▸ What is expected
Scan the records for lines with the word "untuk", and copy every such line.

Entries supplied START

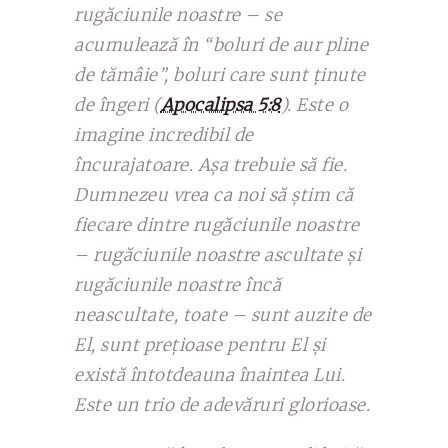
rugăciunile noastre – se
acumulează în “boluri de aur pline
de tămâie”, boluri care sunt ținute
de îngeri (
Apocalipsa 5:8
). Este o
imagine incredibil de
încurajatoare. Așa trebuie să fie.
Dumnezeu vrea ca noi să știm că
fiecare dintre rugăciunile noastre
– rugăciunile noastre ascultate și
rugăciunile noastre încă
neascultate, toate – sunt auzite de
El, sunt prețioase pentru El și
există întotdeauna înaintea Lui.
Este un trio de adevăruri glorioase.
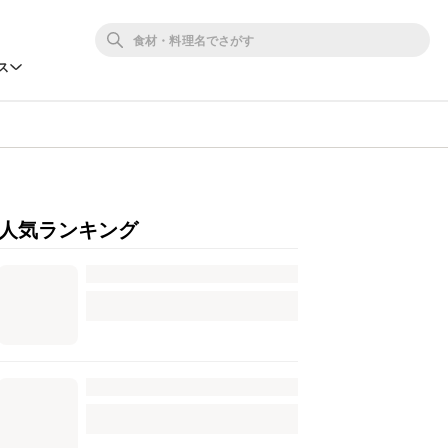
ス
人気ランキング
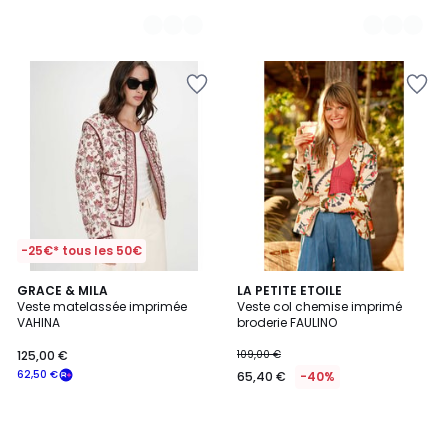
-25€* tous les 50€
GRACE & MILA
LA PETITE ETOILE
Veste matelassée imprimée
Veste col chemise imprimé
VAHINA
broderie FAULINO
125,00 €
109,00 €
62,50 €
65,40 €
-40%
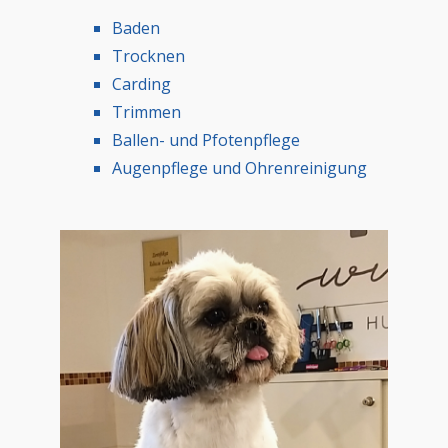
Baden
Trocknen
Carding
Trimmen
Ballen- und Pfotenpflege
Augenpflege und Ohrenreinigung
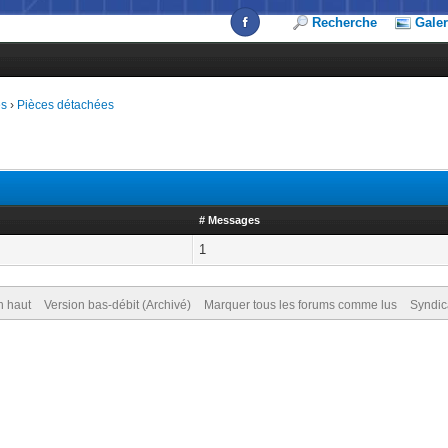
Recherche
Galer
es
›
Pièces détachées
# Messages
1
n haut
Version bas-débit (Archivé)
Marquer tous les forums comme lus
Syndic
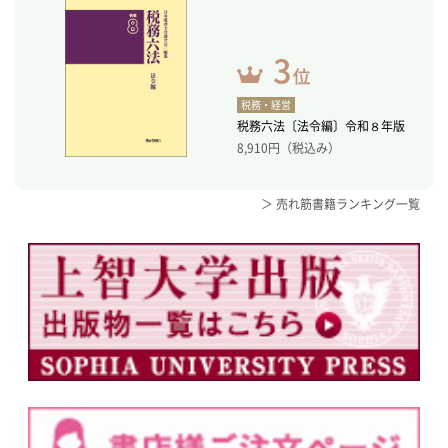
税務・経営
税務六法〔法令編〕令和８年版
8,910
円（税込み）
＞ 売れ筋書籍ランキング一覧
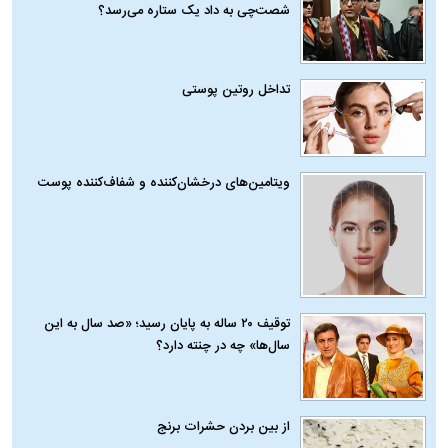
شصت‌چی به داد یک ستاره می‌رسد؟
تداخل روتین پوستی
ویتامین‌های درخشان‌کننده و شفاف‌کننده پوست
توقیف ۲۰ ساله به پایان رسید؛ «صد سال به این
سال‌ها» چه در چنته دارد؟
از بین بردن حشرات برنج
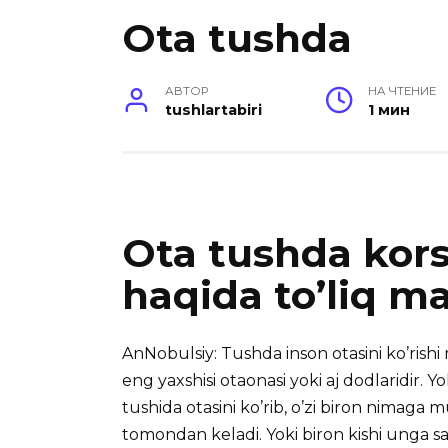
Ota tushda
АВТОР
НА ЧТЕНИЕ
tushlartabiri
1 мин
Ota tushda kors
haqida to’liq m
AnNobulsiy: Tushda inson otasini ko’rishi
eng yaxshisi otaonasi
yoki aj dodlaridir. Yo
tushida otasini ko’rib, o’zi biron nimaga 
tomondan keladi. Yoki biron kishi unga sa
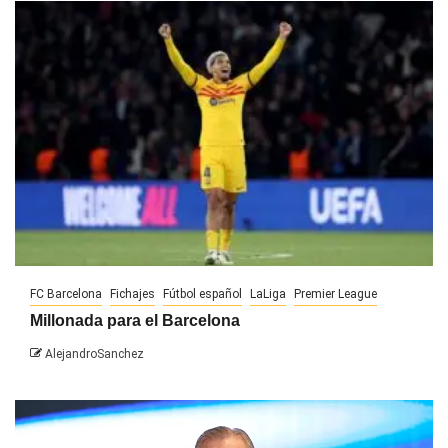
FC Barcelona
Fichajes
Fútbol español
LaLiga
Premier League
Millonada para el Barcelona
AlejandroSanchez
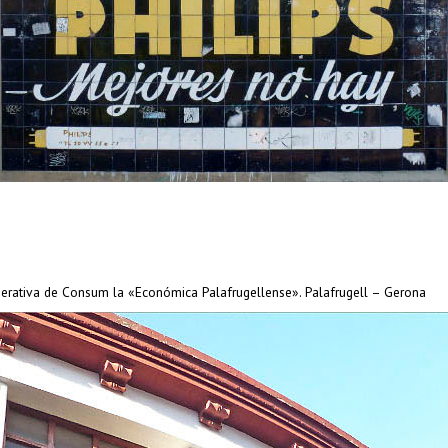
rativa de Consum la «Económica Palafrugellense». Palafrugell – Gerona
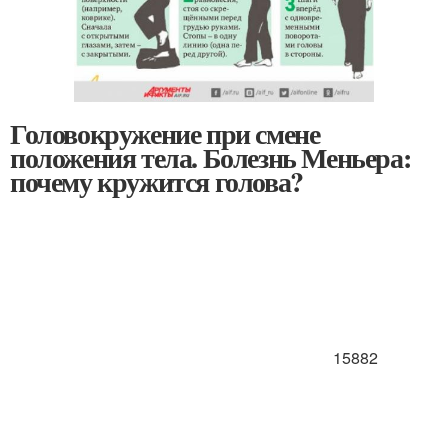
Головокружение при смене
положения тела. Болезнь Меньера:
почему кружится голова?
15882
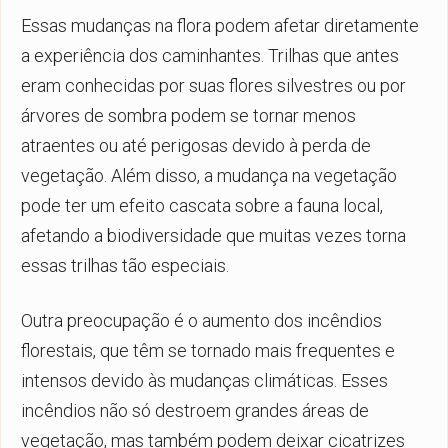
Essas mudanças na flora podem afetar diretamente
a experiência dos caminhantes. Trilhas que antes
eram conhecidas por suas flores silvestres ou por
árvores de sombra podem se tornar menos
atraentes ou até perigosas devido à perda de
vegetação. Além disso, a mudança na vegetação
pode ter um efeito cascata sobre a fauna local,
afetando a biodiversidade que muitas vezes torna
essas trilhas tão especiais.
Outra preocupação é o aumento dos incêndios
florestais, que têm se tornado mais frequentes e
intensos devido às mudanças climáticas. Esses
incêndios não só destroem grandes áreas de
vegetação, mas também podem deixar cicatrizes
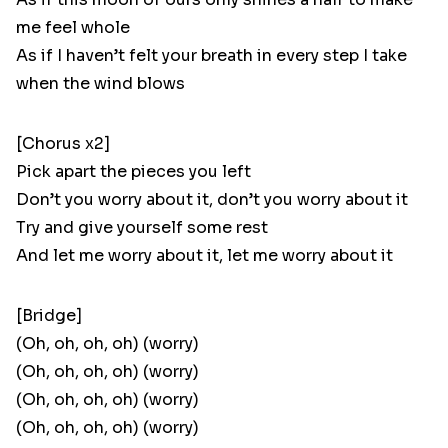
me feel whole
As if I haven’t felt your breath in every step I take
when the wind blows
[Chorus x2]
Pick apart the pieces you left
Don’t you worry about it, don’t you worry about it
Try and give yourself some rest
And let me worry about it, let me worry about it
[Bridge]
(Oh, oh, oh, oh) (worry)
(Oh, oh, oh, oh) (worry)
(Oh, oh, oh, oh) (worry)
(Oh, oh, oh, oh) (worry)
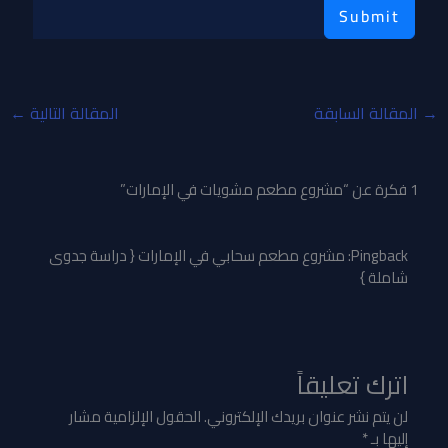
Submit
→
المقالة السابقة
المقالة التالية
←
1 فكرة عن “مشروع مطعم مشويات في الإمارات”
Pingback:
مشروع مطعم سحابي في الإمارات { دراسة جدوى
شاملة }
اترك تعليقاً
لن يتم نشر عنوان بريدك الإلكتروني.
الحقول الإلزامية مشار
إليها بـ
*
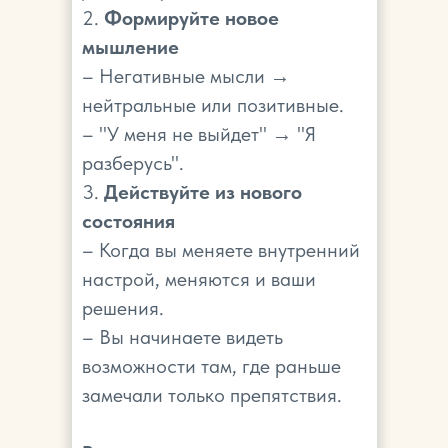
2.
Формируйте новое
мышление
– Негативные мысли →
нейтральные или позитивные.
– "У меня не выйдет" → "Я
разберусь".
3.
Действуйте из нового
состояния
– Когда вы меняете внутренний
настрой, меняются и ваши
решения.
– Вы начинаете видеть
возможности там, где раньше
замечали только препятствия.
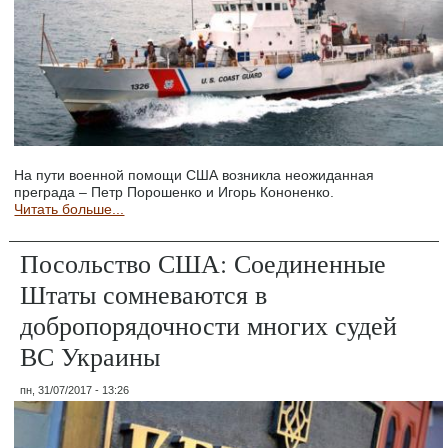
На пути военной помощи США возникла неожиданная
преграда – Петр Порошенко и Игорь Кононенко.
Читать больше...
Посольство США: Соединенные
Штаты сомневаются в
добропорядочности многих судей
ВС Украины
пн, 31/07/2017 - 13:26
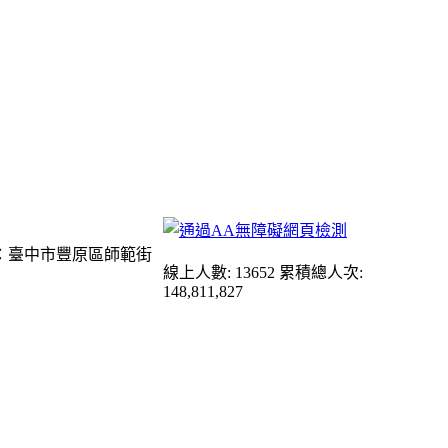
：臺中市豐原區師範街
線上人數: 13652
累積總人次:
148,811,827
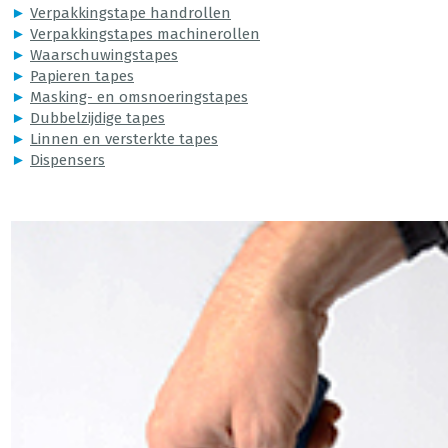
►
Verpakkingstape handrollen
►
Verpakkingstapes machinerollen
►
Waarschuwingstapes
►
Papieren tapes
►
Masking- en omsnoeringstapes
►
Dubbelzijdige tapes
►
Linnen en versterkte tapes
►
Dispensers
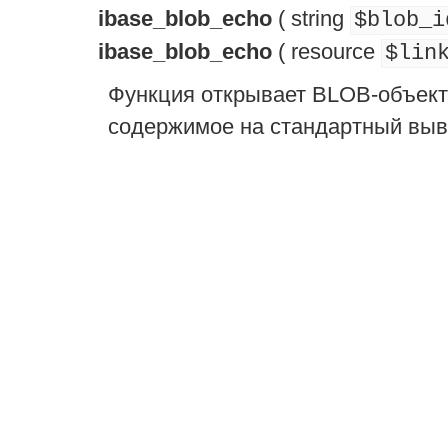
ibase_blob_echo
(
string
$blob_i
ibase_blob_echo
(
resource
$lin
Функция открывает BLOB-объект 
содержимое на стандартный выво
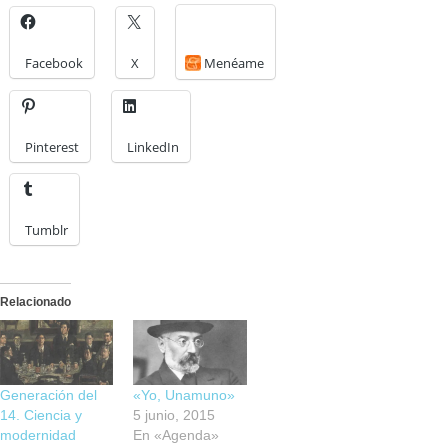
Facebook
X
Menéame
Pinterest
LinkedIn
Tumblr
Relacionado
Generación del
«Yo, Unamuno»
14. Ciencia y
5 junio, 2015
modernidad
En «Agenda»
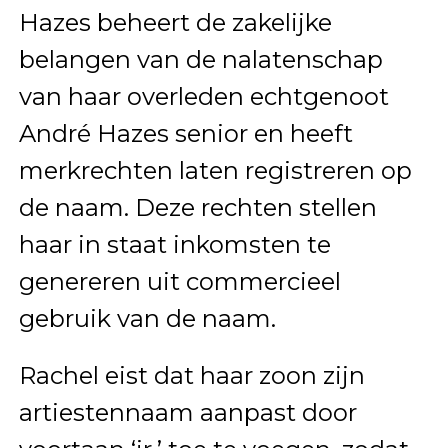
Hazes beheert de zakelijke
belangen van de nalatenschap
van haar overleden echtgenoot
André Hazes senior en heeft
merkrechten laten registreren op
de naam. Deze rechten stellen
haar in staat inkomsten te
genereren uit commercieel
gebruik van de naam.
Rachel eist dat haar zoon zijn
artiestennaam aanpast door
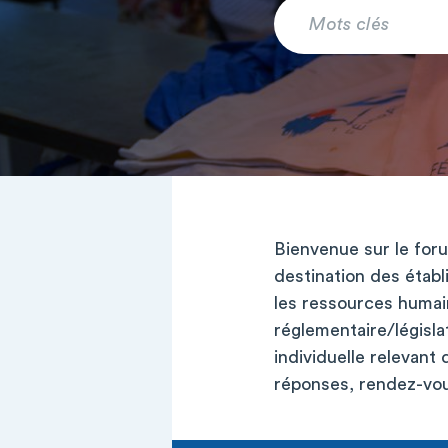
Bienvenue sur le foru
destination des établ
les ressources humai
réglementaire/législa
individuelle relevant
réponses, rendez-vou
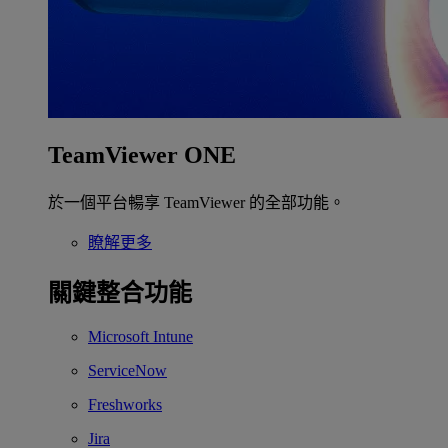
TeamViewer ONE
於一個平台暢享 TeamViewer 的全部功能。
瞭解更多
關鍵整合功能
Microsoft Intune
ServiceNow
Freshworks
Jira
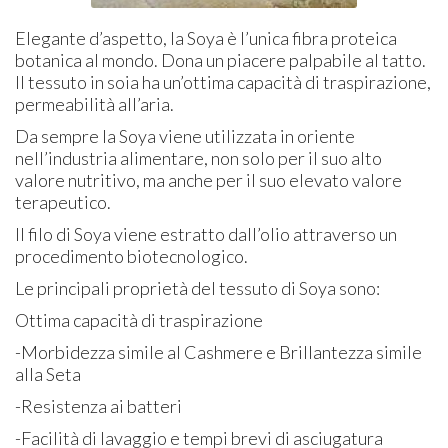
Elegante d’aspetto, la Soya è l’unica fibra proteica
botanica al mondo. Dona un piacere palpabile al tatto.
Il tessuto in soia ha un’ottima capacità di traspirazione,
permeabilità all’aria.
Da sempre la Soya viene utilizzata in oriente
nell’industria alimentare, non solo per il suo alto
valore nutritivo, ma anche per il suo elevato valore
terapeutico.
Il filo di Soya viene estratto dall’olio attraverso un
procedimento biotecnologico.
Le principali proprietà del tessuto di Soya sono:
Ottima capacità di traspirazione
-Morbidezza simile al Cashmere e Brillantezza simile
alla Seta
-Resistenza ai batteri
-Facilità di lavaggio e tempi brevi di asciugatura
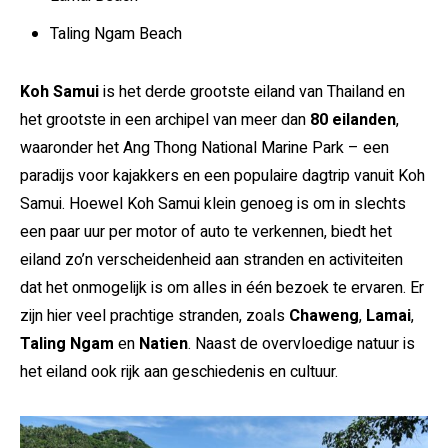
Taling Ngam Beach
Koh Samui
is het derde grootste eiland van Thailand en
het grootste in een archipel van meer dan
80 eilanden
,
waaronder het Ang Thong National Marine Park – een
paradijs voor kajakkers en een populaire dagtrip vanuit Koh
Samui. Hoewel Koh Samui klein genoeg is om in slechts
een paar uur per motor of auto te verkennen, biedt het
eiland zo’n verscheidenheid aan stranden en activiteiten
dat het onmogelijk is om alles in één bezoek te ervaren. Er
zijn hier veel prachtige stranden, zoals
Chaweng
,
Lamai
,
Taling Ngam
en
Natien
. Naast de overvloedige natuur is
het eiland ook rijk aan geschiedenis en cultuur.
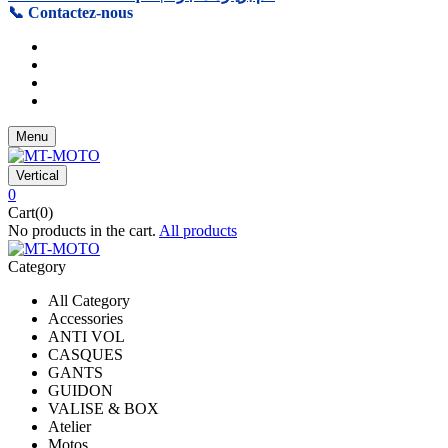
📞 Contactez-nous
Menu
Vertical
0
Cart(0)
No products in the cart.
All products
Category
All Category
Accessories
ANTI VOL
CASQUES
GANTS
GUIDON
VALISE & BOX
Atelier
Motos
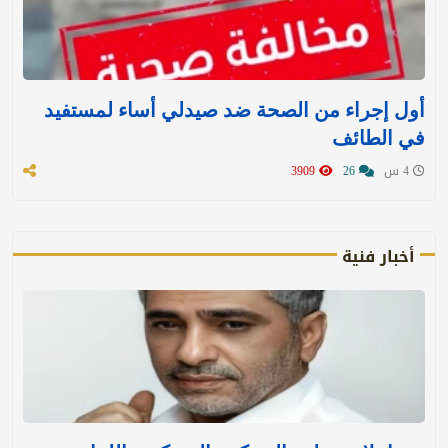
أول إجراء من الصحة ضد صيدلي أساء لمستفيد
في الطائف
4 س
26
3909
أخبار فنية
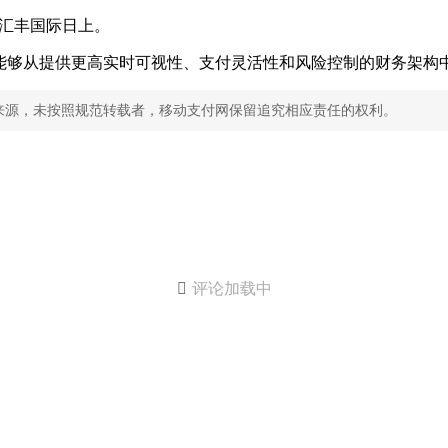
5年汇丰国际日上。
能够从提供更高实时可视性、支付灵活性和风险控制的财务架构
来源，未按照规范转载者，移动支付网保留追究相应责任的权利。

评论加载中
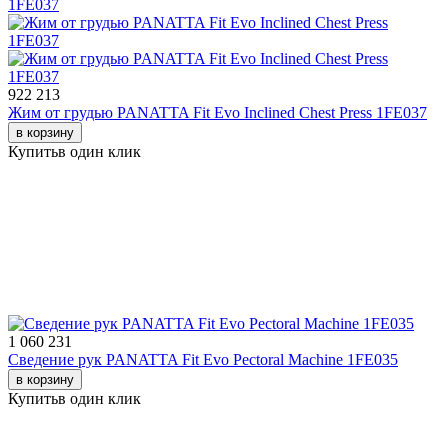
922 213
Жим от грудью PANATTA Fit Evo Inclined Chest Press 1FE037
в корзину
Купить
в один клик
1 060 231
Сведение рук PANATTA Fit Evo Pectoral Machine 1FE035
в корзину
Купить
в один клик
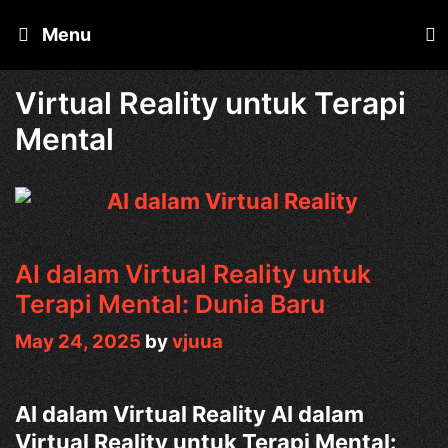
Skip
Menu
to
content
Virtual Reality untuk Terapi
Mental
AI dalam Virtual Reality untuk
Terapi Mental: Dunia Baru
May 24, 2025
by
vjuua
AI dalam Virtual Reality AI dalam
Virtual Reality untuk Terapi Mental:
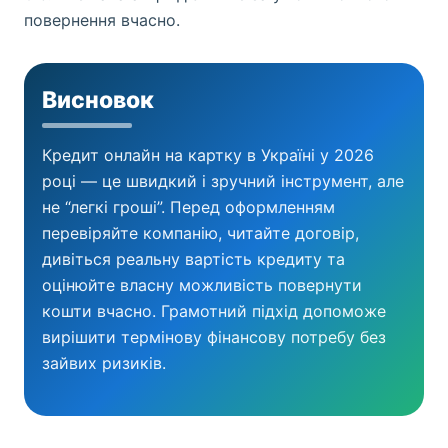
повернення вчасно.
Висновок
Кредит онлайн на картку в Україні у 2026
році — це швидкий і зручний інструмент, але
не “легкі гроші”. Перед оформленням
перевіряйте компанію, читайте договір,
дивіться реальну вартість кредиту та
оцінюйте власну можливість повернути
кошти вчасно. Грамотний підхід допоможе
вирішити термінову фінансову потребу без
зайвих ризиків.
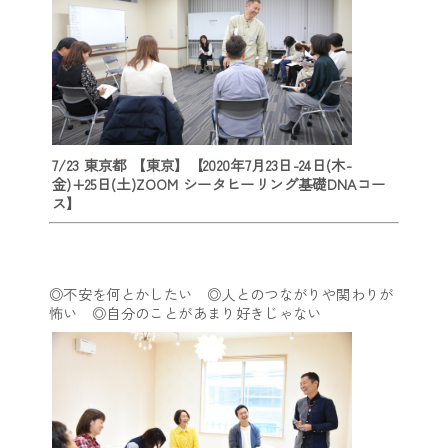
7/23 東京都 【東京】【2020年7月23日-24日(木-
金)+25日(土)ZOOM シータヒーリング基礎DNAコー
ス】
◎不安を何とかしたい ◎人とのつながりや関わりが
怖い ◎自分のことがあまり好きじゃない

Entries supplied END

▸ Solution for this exercise
Virtual Reality untuk Terapi
AI dalam Virtual Reality untuk
Virtual Reality untuk Terapi Mental:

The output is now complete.